- _PROBLEM DESCRIPTION_:
The answer must repeat every record exactly, with no pictures in it.

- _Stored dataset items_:
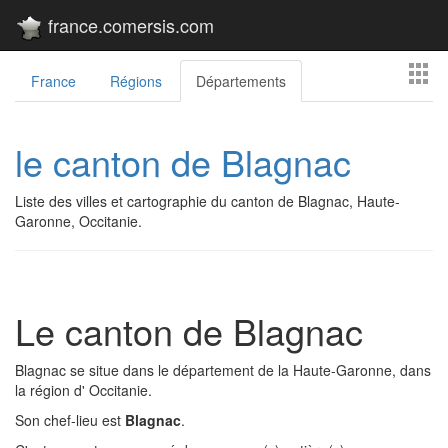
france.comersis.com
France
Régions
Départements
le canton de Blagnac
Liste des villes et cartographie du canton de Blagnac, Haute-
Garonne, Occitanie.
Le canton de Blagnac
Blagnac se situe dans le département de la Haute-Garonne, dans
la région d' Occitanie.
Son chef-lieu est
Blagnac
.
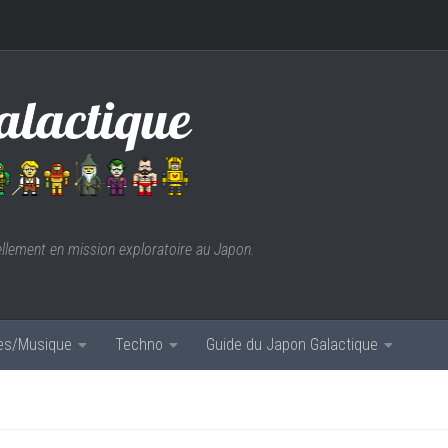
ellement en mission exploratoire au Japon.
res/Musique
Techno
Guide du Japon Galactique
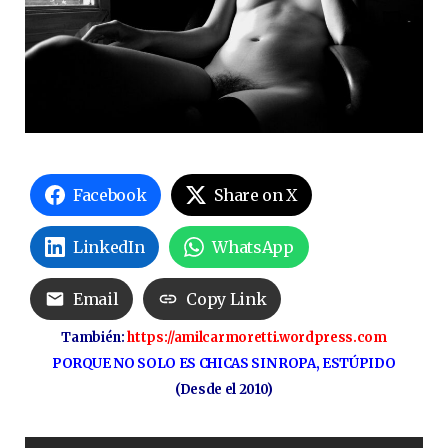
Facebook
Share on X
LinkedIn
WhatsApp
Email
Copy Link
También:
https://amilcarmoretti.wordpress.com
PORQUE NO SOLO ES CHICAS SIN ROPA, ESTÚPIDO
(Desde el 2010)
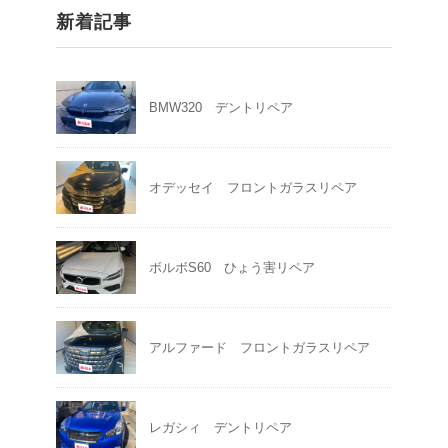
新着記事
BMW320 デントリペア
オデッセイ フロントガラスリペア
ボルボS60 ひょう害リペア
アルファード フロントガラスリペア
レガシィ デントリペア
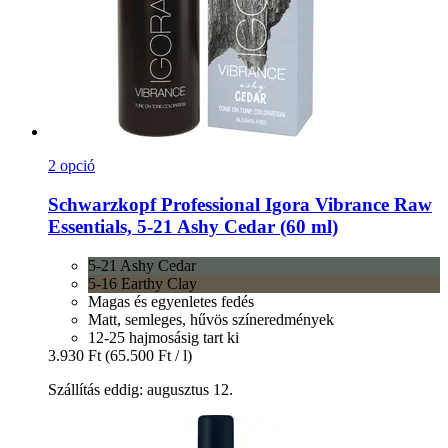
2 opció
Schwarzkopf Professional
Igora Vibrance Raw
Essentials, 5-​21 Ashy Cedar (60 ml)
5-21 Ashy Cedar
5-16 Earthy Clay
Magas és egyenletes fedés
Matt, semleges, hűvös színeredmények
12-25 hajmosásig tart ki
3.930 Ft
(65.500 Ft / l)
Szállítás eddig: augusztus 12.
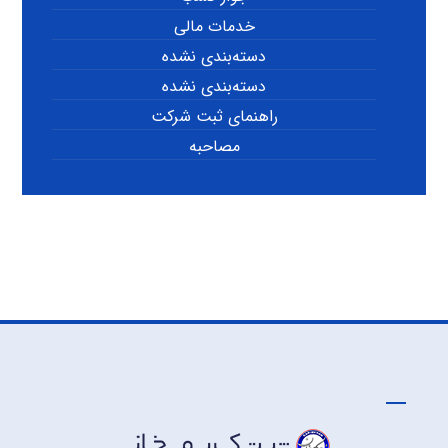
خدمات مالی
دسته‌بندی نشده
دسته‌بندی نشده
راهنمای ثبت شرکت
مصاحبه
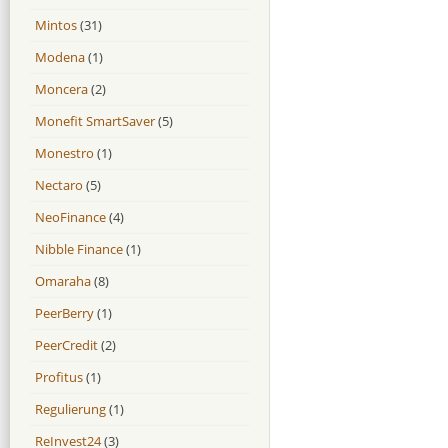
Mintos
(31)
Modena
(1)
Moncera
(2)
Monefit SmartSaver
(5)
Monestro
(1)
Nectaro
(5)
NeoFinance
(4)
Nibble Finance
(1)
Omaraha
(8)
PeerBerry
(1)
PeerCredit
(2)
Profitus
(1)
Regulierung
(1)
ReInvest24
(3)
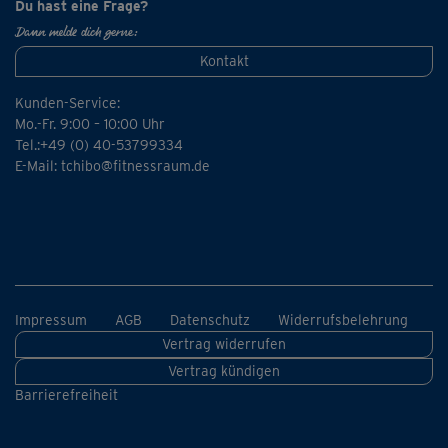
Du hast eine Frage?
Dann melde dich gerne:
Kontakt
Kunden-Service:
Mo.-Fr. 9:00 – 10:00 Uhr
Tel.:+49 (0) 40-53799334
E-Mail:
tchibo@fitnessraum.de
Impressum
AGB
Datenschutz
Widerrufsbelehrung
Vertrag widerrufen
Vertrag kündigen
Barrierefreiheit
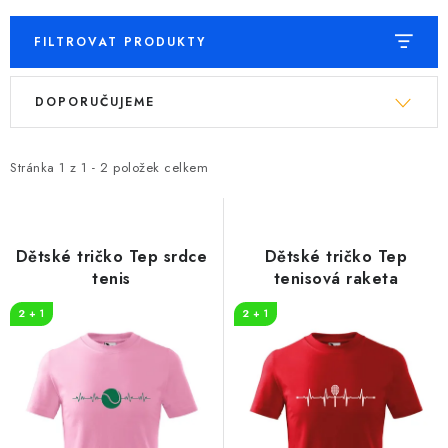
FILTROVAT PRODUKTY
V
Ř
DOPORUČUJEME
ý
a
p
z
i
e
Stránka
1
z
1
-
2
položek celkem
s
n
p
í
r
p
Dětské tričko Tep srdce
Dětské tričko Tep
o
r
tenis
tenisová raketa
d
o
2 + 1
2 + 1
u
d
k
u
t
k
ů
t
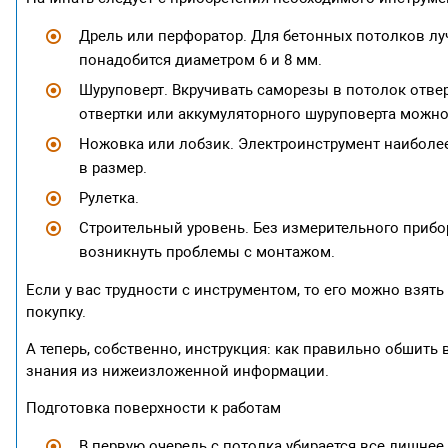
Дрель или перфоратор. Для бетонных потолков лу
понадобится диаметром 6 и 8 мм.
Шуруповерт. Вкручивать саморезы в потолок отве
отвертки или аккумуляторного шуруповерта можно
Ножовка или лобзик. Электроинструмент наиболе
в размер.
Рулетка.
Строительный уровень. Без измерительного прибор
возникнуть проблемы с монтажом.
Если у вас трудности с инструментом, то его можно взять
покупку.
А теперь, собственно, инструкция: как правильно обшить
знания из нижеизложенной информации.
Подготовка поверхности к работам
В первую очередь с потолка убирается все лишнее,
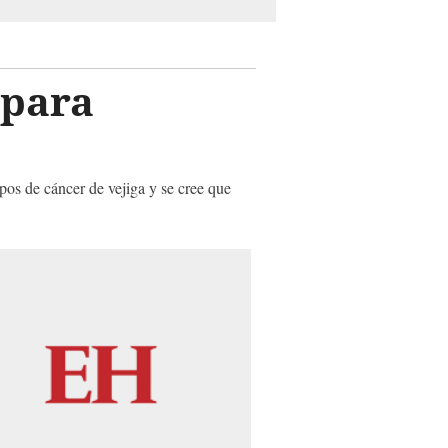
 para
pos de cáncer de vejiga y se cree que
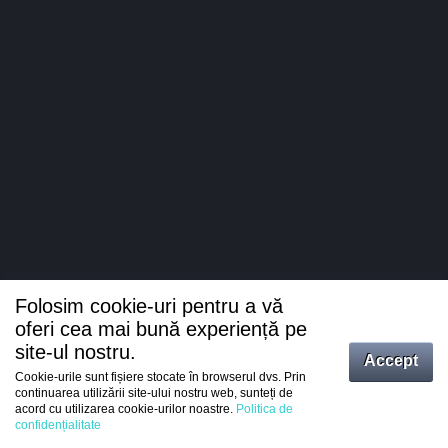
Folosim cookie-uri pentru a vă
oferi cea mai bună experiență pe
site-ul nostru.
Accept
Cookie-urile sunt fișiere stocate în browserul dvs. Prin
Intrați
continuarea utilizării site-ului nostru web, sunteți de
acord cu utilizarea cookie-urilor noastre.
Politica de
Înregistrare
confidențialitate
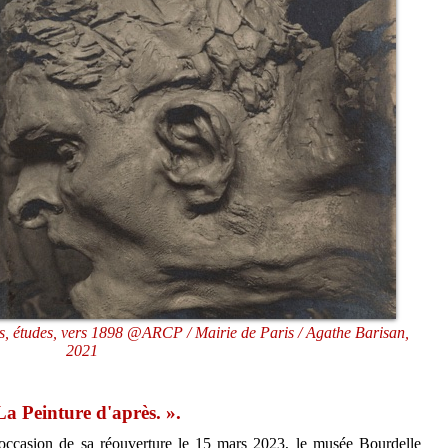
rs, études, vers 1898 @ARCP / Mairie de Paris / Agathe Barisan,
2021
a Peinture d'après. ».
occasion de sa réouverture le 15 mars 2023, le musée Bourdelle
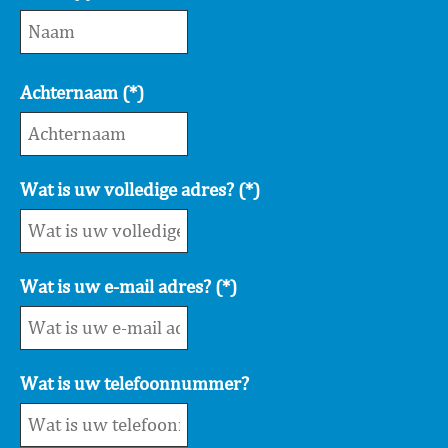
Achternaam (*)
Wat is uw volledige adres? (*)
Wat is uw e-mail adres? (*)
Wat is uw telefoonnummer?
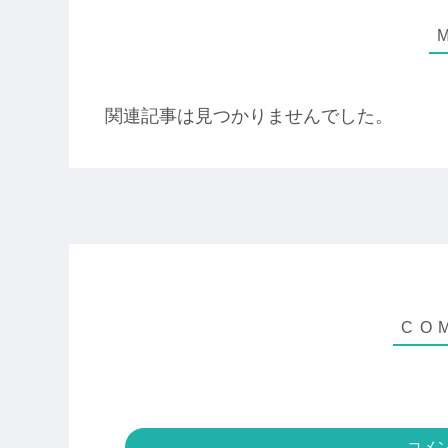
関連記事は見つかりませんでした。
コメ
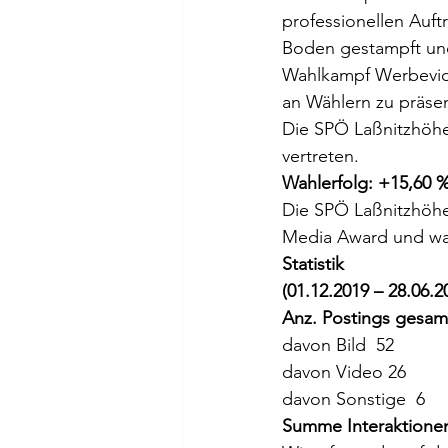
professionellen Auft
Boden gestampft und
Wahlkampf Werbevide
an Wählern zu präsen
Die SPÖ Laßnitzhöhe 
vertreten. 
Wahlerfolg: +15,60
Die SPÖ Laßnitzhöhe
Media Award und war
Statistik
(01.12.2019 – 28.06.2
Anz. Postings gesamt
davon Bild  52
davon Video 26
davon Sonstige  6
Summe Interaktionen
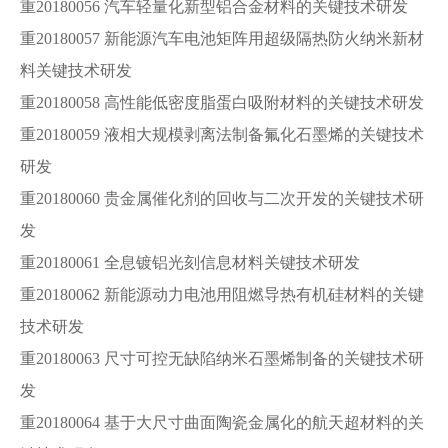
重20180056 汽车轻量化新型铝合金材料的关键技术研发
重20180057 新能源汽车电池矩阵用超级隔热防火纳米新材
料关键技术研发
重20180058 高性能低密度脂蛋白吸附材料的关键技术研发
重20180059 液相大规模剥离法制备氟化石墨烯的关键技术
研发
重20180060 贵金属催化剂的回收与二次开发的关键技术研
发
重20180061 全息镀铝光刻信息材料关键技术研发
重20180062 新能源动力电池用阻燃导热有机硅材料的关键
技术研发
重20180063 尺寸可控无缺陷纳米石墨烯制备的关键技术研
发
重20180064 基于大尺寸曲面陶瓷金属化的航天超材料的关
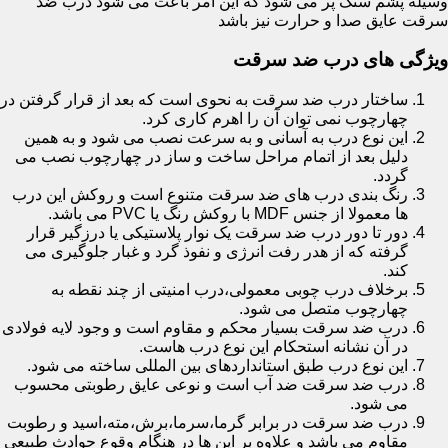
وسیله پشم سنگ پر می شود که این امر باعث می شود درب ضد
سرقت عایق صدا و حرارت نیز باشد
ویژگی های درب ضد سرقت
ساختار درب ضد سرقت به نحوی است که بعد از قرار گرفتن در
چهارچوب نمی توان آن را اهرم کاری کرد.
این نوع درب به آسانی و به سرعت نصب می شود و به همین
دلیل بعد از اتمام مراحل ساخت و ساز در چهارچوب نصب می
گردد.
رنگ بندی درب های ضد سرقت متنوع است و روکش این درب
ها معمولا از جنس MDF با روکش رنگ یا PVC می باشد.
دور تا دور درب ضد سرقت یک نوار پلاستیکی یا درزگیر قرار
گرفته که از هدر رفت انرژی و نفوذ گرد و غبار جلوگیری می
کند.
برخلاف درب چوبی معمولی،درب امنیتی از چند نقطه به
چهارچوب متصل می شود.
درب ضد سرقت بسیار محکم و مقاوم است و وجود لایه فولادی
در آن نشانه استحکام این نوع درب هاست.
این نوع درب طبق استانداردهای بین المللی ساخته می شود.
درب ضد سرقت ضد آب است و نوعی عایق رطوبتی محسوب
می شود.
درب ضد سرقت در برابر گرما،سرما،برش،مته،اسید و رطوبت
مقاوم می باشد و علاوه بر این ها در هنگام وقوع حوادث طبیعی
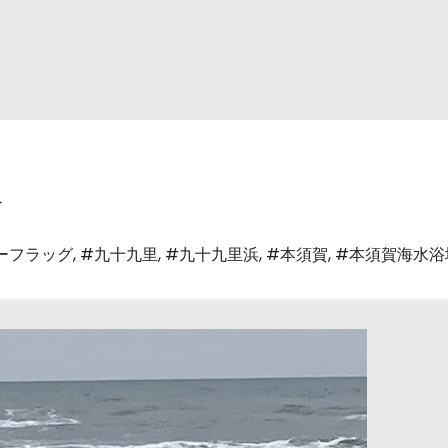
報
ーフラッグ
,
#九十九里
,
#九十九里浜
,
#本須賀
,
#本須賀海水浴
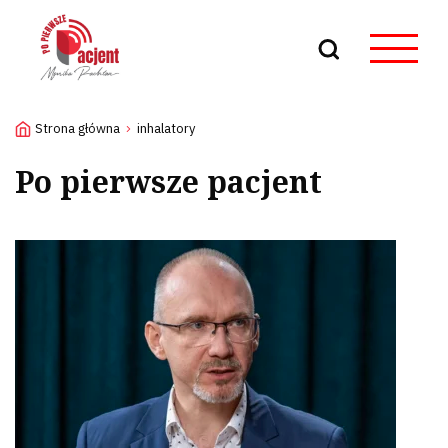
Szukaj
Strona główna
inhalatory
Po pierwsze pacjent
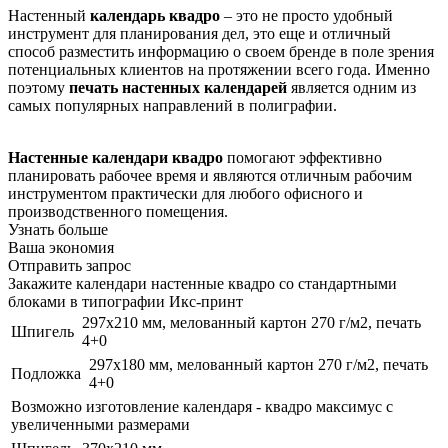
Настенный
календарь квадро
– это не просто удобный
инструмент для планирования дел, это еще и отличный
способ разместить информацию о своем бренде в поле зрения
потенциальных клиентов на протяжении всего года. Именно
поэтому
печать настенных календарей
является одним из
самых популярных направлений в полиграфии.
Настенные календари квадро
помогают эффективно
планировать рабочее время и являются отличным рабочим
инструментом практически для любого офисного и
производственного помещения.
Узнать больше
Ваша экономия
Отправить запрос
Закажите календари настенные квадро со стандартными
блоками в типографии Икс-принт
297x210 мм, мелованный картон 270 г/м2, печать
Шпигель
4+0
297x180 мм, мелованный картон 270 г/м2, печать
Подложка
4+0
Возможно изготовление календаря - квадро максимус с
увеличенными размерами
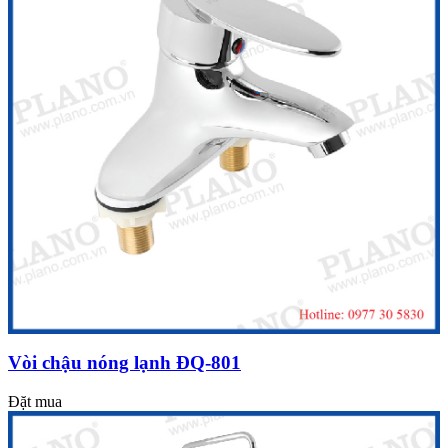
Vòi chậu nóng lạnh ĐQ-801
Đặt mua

- _WRITTEN REPLY_:
france.comersis.com
France
Régions
Départements
le canton de Blagnac
Liste des villes et cartographie du canton de Blagnac, Haute-
Garonne, Occitanie.
Le canton de Blagnac
Blagnac se situe dans le département de la Haute-Garonne, dans
la région d' Occitanie.
Son chef-lieu est
Blagnac
.
ellement en mission exploratoire au Japon.
res/Musique
Techno
Guide du Japon Galactique
Facebook
Share on X
LinkedIn
WhatsApp
Email
Copy Link
También:
https://amilcarmoretti.wordpress.com
PORQUE NO SOLO ES CHICAS SIN ROPA, ESTÚPIDO
(Desde el 2010)
新着記事
BMW320 デントリペア
オデッセイ フロントガラスリペア
ボルボS60 ひょう害リペア
アルファード フロントガラスリペア
レガシィ デントリペア
2 opció
Schwarzkopf Professional
Igora Vibrance Raw
Essentials, 5-​21 Ashy Cedar (60 ml)
5-21 Ashy Cedar
5-16 Earthy Clay
Magas és egyenletes fedés
Matt, semleges, hűvös színeredmények
12-25 hajmosásig tart ki
3.930 Ft
(65.500 Ft / l)
Szállítás eddig: augusztus 12.
خدمات مالی
دسته‌بندی نشده
دسته‌بندی نشده
راهنمای ثبت شرکت
مصاحبه
Mintos
(31)
Modena
(1)
Moncera
(2)
Monefit SmartSaver
(5)
Monestro
(1)
Nectaro
(5)
NeoFinance
(4)
Nibble Finance
(1)
Omaraha
(8)
PeerBerry
(1)
PeerCredit
(2)
Profitus
(1)
Regulierung
(1)
ReInvest24
(3)
Du hast eine Frage?
Dann melde dich gerne:
Kontakt
Kunden-Service:
Mo.-Fr. 9:00 – 10:00 Uhr
Tel.:+49 (0) 40-53799334
E-Mail:
tchibo@fitnessraum.de
Impressum
AGB
Datenschutz
Widerrufsbelehrung
Vertrag widerrufen
Vertrag kündigen
Barrierefreiheit
FILTROVAT PRODUKTY
V
Ř
DOPORUČUJEME
ý
a
p
z
i
e
Stránka
1
z
1
-
2
položek celkem
s
n
p
í
r
p
Dětské tričko Tep srdce
Dětské tričko Tep
o
r
tenis
tenisová raketa
d
o
2 + 1
2 + 1
u
d
k
u
t
k
ů
t
Дрель или перфоратор. Для бетонных потолков лу
понадобится диаметром 6 и 8 мм.
Шуруповерт. Вкручивать саморезы в потолок отве
отвертки или аккумуляторного шуруповерта можно
Ножовка или лобзик. Электроинструмент наиболе
в размер.
Рулетка.
Строительный уровень. Без измерительного прибор
возникнуть проблемы с монтажом.
Если у вас трудности с инструментом, то его можно взять
покупку.
А теперь, собственно, инструкция: как правильно обшить
знания из нижеизложенной информации.
Подготовка поверхности к работам
В первую очередь с потолка убирается все лишнее,
 para
pos de cáncer de vejiga y se cree que
Folosim cookie-uri pentru a vă
oferi cea mai bună experiență pe
site-ul nostru.
Accept
Cookie-urile sunt fișiere stocate în browserul dvs. Prin
Intrați
continuarea utilizării site-ului nostru web, sunteți de
acord cu utilizarea cookie-urilor noastre.
Politica de
Înregistrare
confidențialitate
rs, études, vers 1898 @ARCP / Mairie de Paris / Agathe Barisan,
2021
a Peinture d'après. ».
occasion de sa réouverture le 15 mars 2023, le musée Bourdelle
Achternaam (*)
Wat is uw volledige adres? (*)
Wat is uw e-mail adres? (*)
Wat is uw telefoonnummer?
関連記事は見つかりませんでした。
コメ
professionellen Auft
Boden gestampft und
Wahlkampf Werbevide
an Wählern zu präsen
Die SPÖ Laßnitzhöhe 
vertreten. 
Wahlerfolg: +15,60
Die SPÖ Laßnitzhöhe
Media Award und war
Statistik
(01.12.2019 – 28.06.2
Anz. Postings gesamt
davon Bild  52
davon Video 26
davon Sonstige  6
Summe Interaktionen
重20180056 汽车轻量化新型铝合金材料的关键技术研发
重20180057 新能源汽车电池矩阵用超级隔热防火纳米新材
料关键技术研发
重20180058 高性能低密度脂蛋白吸附材料的关键技术研发
重20180059 液相大规模剥离法制备氟化石墨烯的关键技术
研发
重20180060 贵金属催化剂的回收与二次开发的关键技术研
发
重20180061 全息镀铝光刻信息材料关键技术研发
重20180062 新能源动力电池用阻燃导热有机硅材料的关键
技术研发
重20180063 尺寸可控无缺陷纳米石墨烯制备的关键技术研
发
重20180064 基于大尺寸曲面陶瓷金属化的航天超材料的关
وسیله پشم سنگ پر می شود که این امر باعث می شود درب ضد
سرقت عایق صدا و حرارت نیز باشد
ویژگی های درب ضد سرقت
ساختار درب ضد سرقت به نحوی است که بعد از قرار گرفتن در
چهارچوب نمی توان آن را اهرم کاری کرد.
این نوع درب به آسانی و به سرعت نصب می شود و به همین
دلیل بعد از اتمام مراحل ساخت و ساز در چهارچوب نصب می
گردد.
رنگ بندی درب های ضد سرقت متنوع است و روکش این درب
ها معمولا از جنس MDF با روکش رنگ یا PVC می باشد.
دور تا دور درب ضد سرقت یک نوار پلاستیکی یا درزگیر قرار
گرفته که از هدر رفت انرژی و نفوذ گرد و غبار جلوگیری می
کند.
برخلاف درب چوبی معمولی،درب امنیتی از چند نقطه به
چهارچوب متصل می شود.
درب ضد سرقت بسیار محکم و مقاوم است و وجود لایه فولادی
در آن نشانه استحکام این نوع درب هاست.
این نوع درب طبق استانداردهای بین المللی ساخته می شود.
درب ضد سرقت ضد آب است و نوعی عایق رطوبتی محسوب
می شود.
درب ضد سرقت در برابر گرما،سرما،برش،مته،اسید و رطوبت
مقاوم می باشد و علاوه بر این ها در هنگام وقوع حوادث طبیعی
報
ーフラッグ
,
#九十九里
,
#九十九里浜
,
#本須賀
,
#本須賀海水浴
Szukaj
Strona główna
inhalatory
Po pierwsze pacjent
Настенный
календарь квадро
– это не просто удобный
инструмент для планирования дел, это еще и отличный
способ разместить информацию о своем бренде в поле зрения
потенциальных клиентов на протяжении всего года. Именно
поэтому
печать настенных календарей
является одним из
самых популярных направлений в полиграфии.
Настенные календари квадро
помогают эффективно
планировать рабочее время и являются отличным рабочим
инструментом практически для любого офисного и
производственного помещения.
Узнать больше
Ваша экономия
Отправить запрос
Закажите календари настенные квадро со стандартными
блоками в типографии Икс-принт
297x210 мм, мелованный картон 270 г/м2, печать
Шпигель
4+0
297x180 мм, мелованный картон 270 г/м2, печать
Подложка
4+0
Возможно изготовление календаря - квадро максимус с
увеличенными размерами
Vòi chậu nóng lạnh ĐQ-801
Đặt mua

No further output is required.